State prisoners, meet your minders

July 27, 2011 

After a rare public tussle between two powerful local criminal justice agencies, the Board of Supervisors has unanimously picked the Los Angeles County Probation Department to oversee thousands of freed California prisoners who, as part of the governor’s budget plan, will no longer be charges of the state.

Chief Probation Officer Donald Blevins was given the nod over Sheriff Lee Baca, who had forcefully argued that his department was better suited to monitor an estimated 8,000 inmates who’ll be heading back to the streets of Los Angeles County during a nine-month period.

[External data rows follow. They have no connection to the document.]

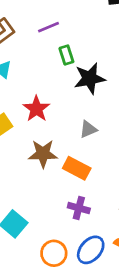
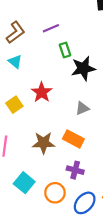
brown star: (43, 154) -> (43, 143), moved
orange circle: (54, 253) -> (55, 193), moved

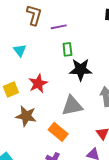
brown L-shape: (16, 32) -> (34, 15), moved, turned -50
gray triangle: (82, 108) -> (72, 106), size x1.6
brown star: (43, 143) -> (26, 116), moved

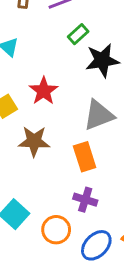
green rectangle: (67, 49) -> (78, 34), turned 64
orange rectangle: (58, 132) -> (85, 157), turned 42

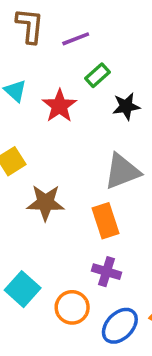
black star: (102, 60) -> (126, 106), size x0.7
red star: (44, 91) -> (59, 106), moved

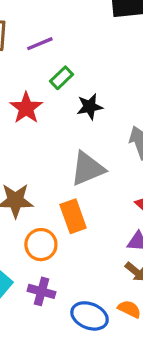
purple cross: (107, 272) -> (41, 291), moved
orange circle: (72, 307) -> (41, 245), moved
blue ellipse: (120, 326) -> (90, 316), turned 69

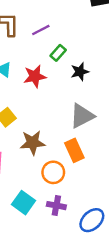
red star: (26, 108) -> (35, 76), turned 30
blue ellipse: (90, 316) -> (92, 220), turned -60

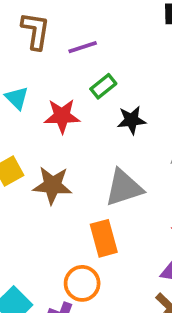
brown star: (33, 143) -> (52, 185), moved
orange circle: (53, 172) -> (82, 283), moved

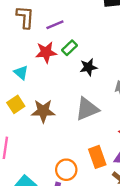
cyan triangle: (17, 98) -> (21, 73), moved
red star: (62, 116) -> (46, 52), moved
orange rectangle: (104, 238) -> (97, 157), moved

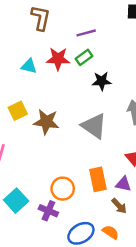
purple line: (55, 25) -> (86, 33), moved
cyan triangle: (21, 73) -> (29, 66), moved, turned -35
gray triangle: (87, 109) -> (94, 126), turned 50

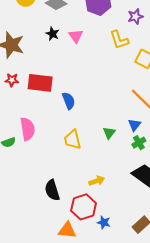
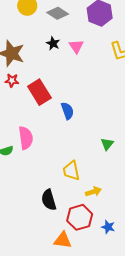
red star: (12, 80) -> (12, 80), moved
red rectangle: (40, 83) -> (39, 92), turned 50
yellow trapezoid: (72, 140) -> (71, 171), moved
blue star: (104, 222) -> (108, 227), moved

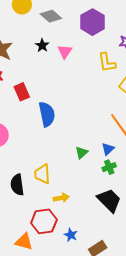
red rectangle: (39, 92) -> (22, 92), size x0.7
blue semicircle: (67, 111) -> (47, 114), size x1.4
black semicircle: (49, 200) -> (17, 185), moved

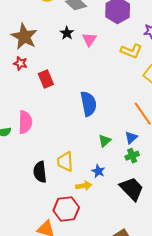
yellow L-shape: (107, 63) -> (131, 51), turned -60
blue semicircle: (47, 114) -> (88, 104), moved
blue star: (71, 235) -> (98, 171), moved

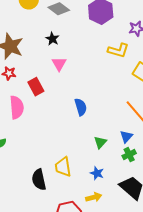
pink triangle: (89, 39) -> (59, 64), moved
blue semicircle: (88, 104) -> (81, 107), size x0.7
pink semicircle: (25, 122) -> (17, 107), moved
yellow arrow: (84, 186) -> (94, 197), moved

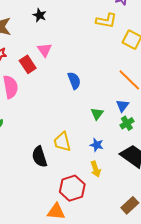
pink triangle: (59, 64) -> (45, 50), moved
yellow arrow: (94, 197) -> (96, 169), turned 91

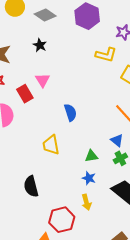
blue triangle: (122, 106) -> (117, 140), turned -32
green triangle: (97, 114) -> (91, 156), moved, turned 40
yellow trapezoid: (62, 142) -> (51, 145), moved

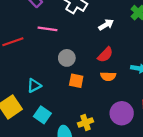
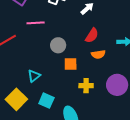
yellow cross: (86, 122) -> (86, 86), moved, turned 32

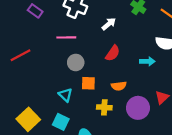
pink line: (36, 23) -> (66, 37), moved
orange semicircle: (98, 54) -> (119, 86), moved
cyan triangle: (34, 76) -> (65, 95), moved, turned -40

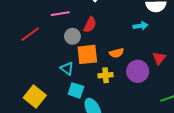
red semicircle: (113, 53) -> (90, 25), moved
red line: (20, 55) -> (30, 34), moved
orange square: (88, 83) -> (87, 54), size x1.5
cyan square: (61, 122) -> (76, 90), moved

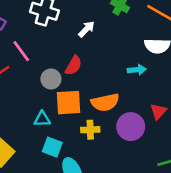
pink line: (60, 14) -> (21, 51), moved, turned 60
orange semicircle: (117, 53) -> (105, 102), size x1.5
cyan triangle: (67, 68) -> (42, 119), turned -40

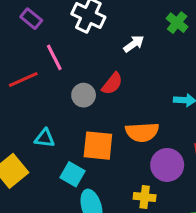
orange square: (68, 103) -> (98, 146), moved
cyan triangle: (42, 119) -> (45, 138), moved
yellow cross: (90, 130) -> (145, 197), moved

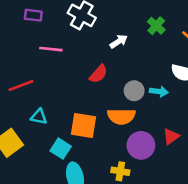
purple rectangle: (31, 19) -> (33, 15), turned -36
pink line: (54, 57) -> (51, 49), turned -60
red line: (23, 80) -> (21, 85), moved
gray circle: (84, 95) -> (134, 91), moved

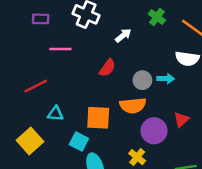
yellow cross: (120, 171) -> (137, 157), turned 35

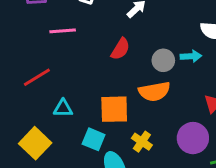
purple circle: (154, 131) -> (193, 138), moved
yellow cross: (137, 157) -> (142, 142), moved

Critics of Baca’s proposal argued that such sweeping new duties would create public confusion over the mission of a department charged largely with suppressing crimes, not rehabilitating those who commit them. In Los Angeles and throughout the state, that job traditionally has been the responsibility of probation and parole agencies.

The board’s decision on Tuesday was based on a motion by Supervisors Michael D. Antonovich and Don Knabe, who noted that the Probation Department “has been providing supervision and rehabilitative services to adult probationers for over a century.” For that reason, they said, the agency has the kind of infrastructure and expertise that makes it best qualified to run the so-called “post-release community supervision program.” But the supervisors also called for a role for the Sheriff’s Department in identifying and, when necessary, apprehending high-risk parolees in the program.

The truth is that county officials at all levels wish they’d never had to confront the issue in the first place. Earlier this year, they argued strongly against being forced to take responsibility for the freed inmates, a key facet of Gov. Jerry Brown’s “realignment” budget strategy to save money and reduce prison overcrowding. Faced with the county’s fears about funding and strains on a local jail system already tearing at the seams, the state agreed to pay for the first year but has yet to fulfill its promises for funding beyond that.

The ex-inmates, whose releases are scheduled to begin October 1, are known as “non, non, nons”—meaning non-violent, non-serious, non-sex offenders. Under a new state law, those who violate the terms of their release will no longer be returned to state prisons. With few exceptions, they’ll serve a maximum of 180 days in county jails.

That same law also mandates that counties create an operational plan—including staffing, budget needs and re-entry services—through new multi-agency Community Corrections Partnerships. In L.A. County, the CCP will submit a plan to the Board of Supervisors for approval in August, one that is likely to include a role for the Sheriff’s Department.

Indeed, during Tuesday’s meeting Baca made clear that his department would not be relegated to the margins. “When it comes to managing high-risk parolees,” he said, “I’m not going to ask the chief probation officer for permission. I’m just going to do it.”

Obviously irritated, Baca also criticized Blevins for statements in a report to the chief executive officer in which he “literally had kind of drawn a moat around his department and looks upon me and my department as some kind of threat to the traditions of rehabilitation when, in fact, we are at the forefront of rehabilitation for parolees.”

During the meeting, Blevins, who chairs the county’ CCP, did not address Baca’s comments. But he later told the Daily News that the Sheriff’s Department would have a role in the oversight of the soon-to-arrive ex-inmates, albeit a limited one.

“Our original plan,” Blevins was quoted as saying, “was for absconders or individuals who have been working with probation but need a higher level or more intensive supervision, we would ask [the sheriff’s] assistance on those kinds of cases…The sheriff has indicated they are 24/7  and they can provide those kinds of services.”